I’ve posted before on Worlds Without End about some examples of “stylistic drift” that occurred during Book of Mormon dictation. As I then explained, Joseph Smith didn’t restart his dictation from the beginning of the Book of Mormon after Martin Harris lost the first 116 pages. Rather, Smith picked up the dictation where he’d left off: at the beginning of the Book of Mosiah. Only after translating from Mosiah to the end of the Book of Mormon did he come back to translate 1 Nephi through Words of Mormon. When we arrange the text according to this Mosiah-first dictation sequence, we observe that at the beginning of Book of Mormon dictation Smith tended to use the terms “therefore,” “whosoever,” and “insomuch,” whereas by the end of the dictation process he instead preferred the synonymous terms “wherefore,” “whoso,” and “inasmuch.” This implies that Smith exerted at least some influence on the vocabulary of the English Book of Mormon rather than just passively reciting an existing English text projected on the surface of his seer stone.
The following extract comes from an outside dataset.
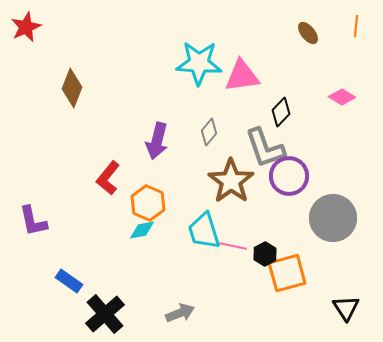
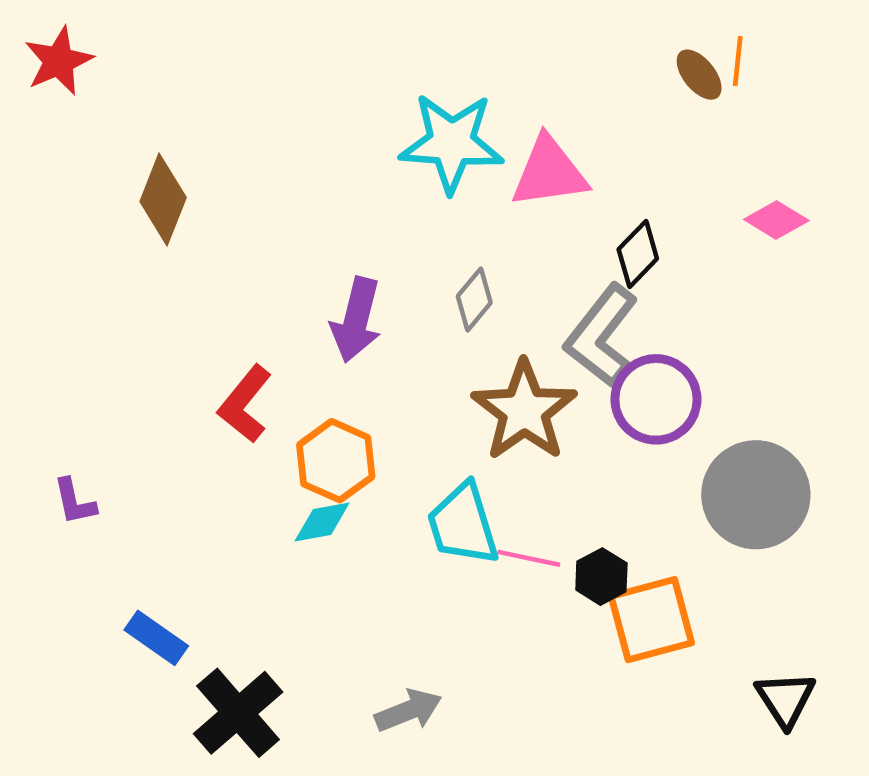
orange line: (356, 26) -> (738, 61), moved
gray L-shape: (265, 148) -> (601, 336), turned 57
purple L-shape: (33, 221) -> (75, 502), size x0.7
In order to strengthen this hypothesis of monotonic stylistic drift, a few years ago I devised a way of statistically testing it in the aggregate. The results were consistent with the hypothesis, and I posted them on my personal blog. Recently I was contacted by BYU statistician G. Bruce Schaalje, who had discovered my work after independently performing a similar analysis with a similar result. Bruce looked at my data and suggested a few simple, important refinements, so it seems an update is in order. I’m grateful to him for his help.
To mitigate reader boredom, I’ll begin with an abbreviated explanation of my results. Those interested in the full details can find them after the chart below.
Here’s the short version. First I divided the Book of Mormon into twenty-one sections of ten chapters each, which I arranged according to their Mosiah-first dictation sequence. These twenty-one sections are represented by the x-values in the chart below. Then I measured each section’s relative stylistic similarity (based on the frequencies of about sixty common words) to the front and back ends of the Book of Mormon (when arranged according to dictation sequence). These are represented by our chart’s y-values. Higher y-values indicate greater similarity to the front end of the Book, while lower y-values indicate greater similarity to the back end. If the hypothesis of monotonic stylistic drift is correct, then we should end up with a fairly straight trend line with a negative slope. As our x-values increase, our y-values should decrease at a fairly constant rate. As you can see, this is basically the pattern we observe. The first data point’s a bit of an outlier, so we do get some deviation there from the predicted slope. But overall, the pattern is consistent with monotonic stylistic drift. This is significant because monotonic stylistic drift is what we would expect if the English text of the Book of Mormon were composed by a single author or translator in a Mosiah-first sequence of dictation. If the English text had multiple authors/translators or was composed in a different sequence, we wouldn’t really expect to see this pattern in the data.[1]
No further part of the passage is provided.